Research continues on RTIs, PIs, Fis and other compounds that may have a broader spectrum and longer period of action in the human body. Compounds that support or stimulate the immune response continue to be of interest. One example is the cytokine interleukin-10, another is interleukin-2. Elimination of the virus from infected people remains the ultimate goal, and prevention of the spread of HIV infection would be much aided by the discovery of a successful vaccine.

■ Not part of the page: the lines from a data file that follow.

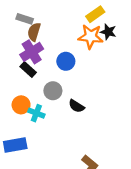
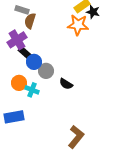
black star: (108, 32) -> (93, 12), moved
purple cross: (32, 52) -> (17, 40), moved
blue circle: (66, 61) -> (34, 62), moved

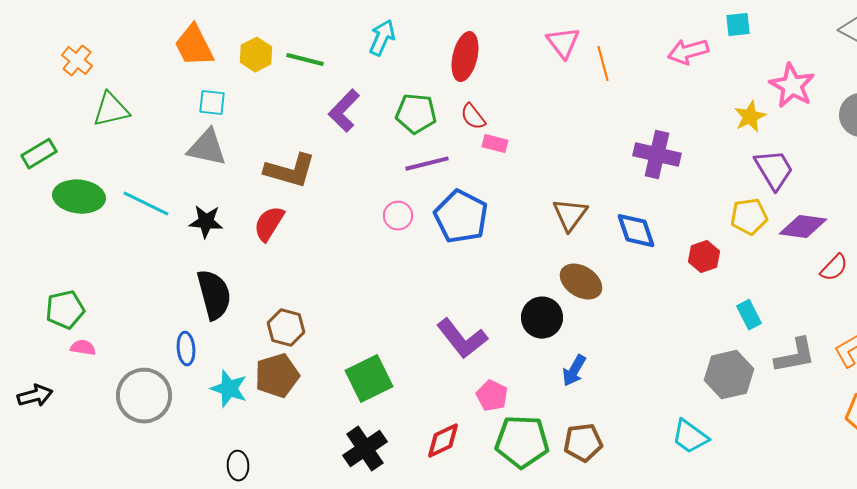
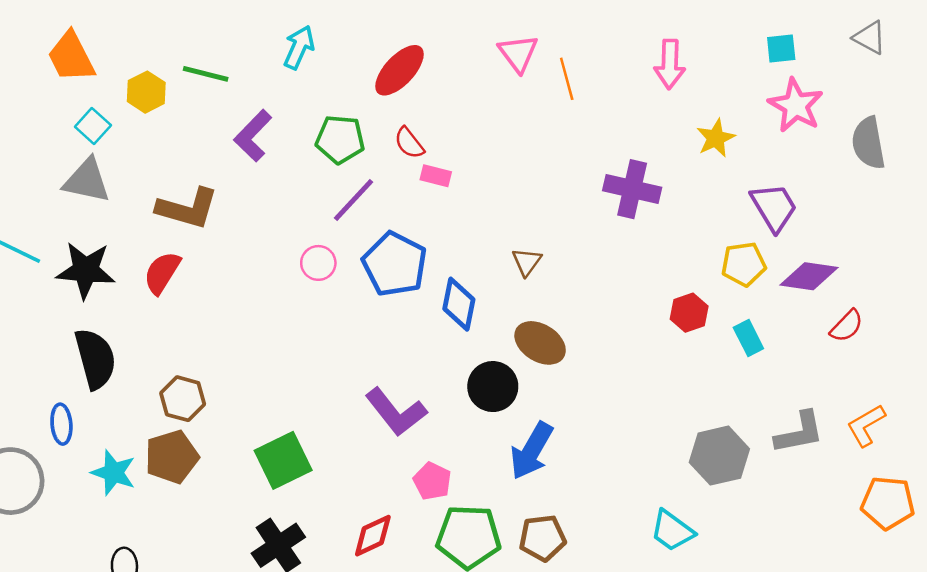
cyan square: (738, 25) -> (781, 48), moved
pink arrow: (688, 52) -> (670, 64), turned -72
yellow hexagon: (256, 55) -> (146, 92), moved
red ellipse: (465, 57) -> (399, 70), turned 30
cyan square: (212, 103) -> (93, 126), turned 36
yellow star: (750, 117) -> (716, 138), moved
purple line: (427, 164) -> (353, 200), turned -33
brown triangle: (570, 215) -> (527, 262), size x0.7
black star: (206, 222) -> (86, 270), size x1.4
blue diamond: (636, 231) -> (459, 304), moved, turned 30
cyan rectangle: (749, 315) -> (748, 338), moved
blue arrow: (574, 371) -> (532, 451), size x1.5

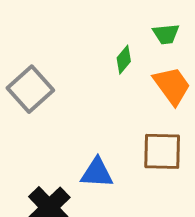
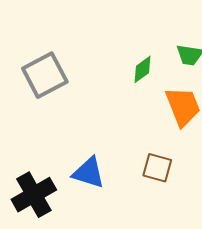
brown square: (162, 151) -> (157, 168), size x0.7

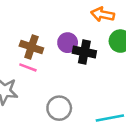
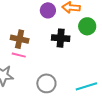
purple circle: (68, 43) -> (48, 10), moved

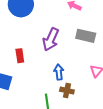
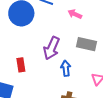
blue arrow: (59, 72) -> (66, 68), moved

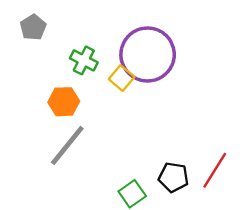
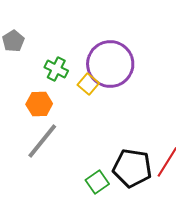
black pentagon: (174, 177) -> (132, 168), size x1.5

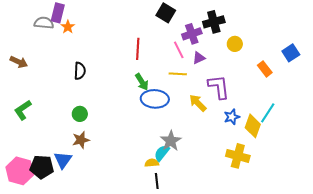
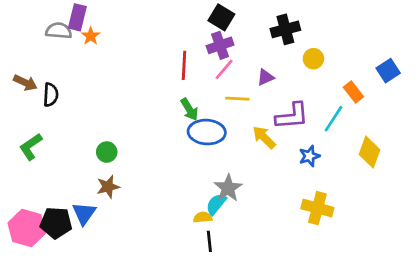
purple cross: (192, 34) -> (220, 45), moved
pink line: (179, 50) -> (224, 69), moved, turned 66
black semicircle: (80, 71) -> (51, 95), moved
purple L-shape: (219, 87) -> (292, 116), turned 92
cyan line: (268, 113) -> (333, 119), moved
yellow diamond: (253, 126) -> (369, 152), moved

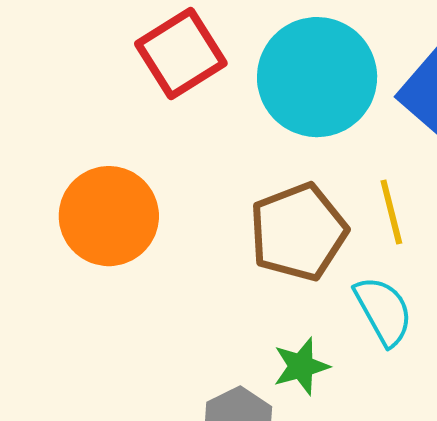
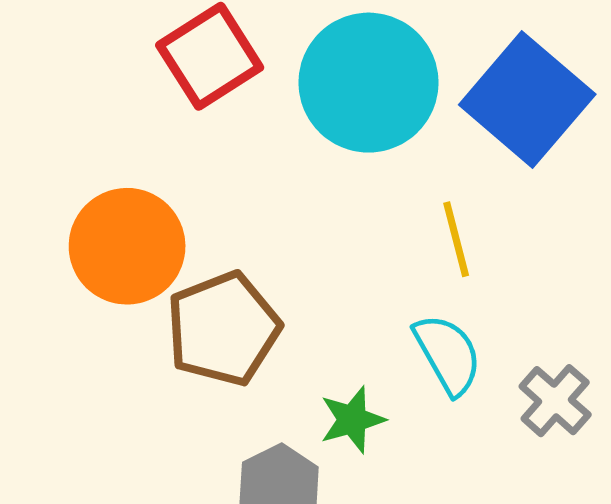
brown pentagon: (298, 232) -> (223, 329), moved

Future approaches may include the switching-off of CD4- and CXCR4-genes of T-cells via small interfering ribonucleic acids (RNAs). Scientists are intensively investigating the removal of the HIV genome from the T-helper cell genome by means of specific enzymes known as recombinases. Research is also being continued to find new virus inhibiting molecules, e.g., VIRIP, a 20 residue peptide corresponding to the C-proximal region of alpha-1-antitrypsin which interferes with HIV gp41 fusion protein.
The development of vaccines or monoclonal antibodies against HIV fusion protein gp120 is considered to be of major therapeutic value. Many companies are trying to develop protective or therapeutic AIDS vaccines. One principle consists of a combination of DNA snippets from HIV with a protein that boosts the immune response. At present, therapeutic vaccines look more promising than preventive vaccines, but the next few years can be expected to bring progress in applying immunological approaches to the conquest of this disease.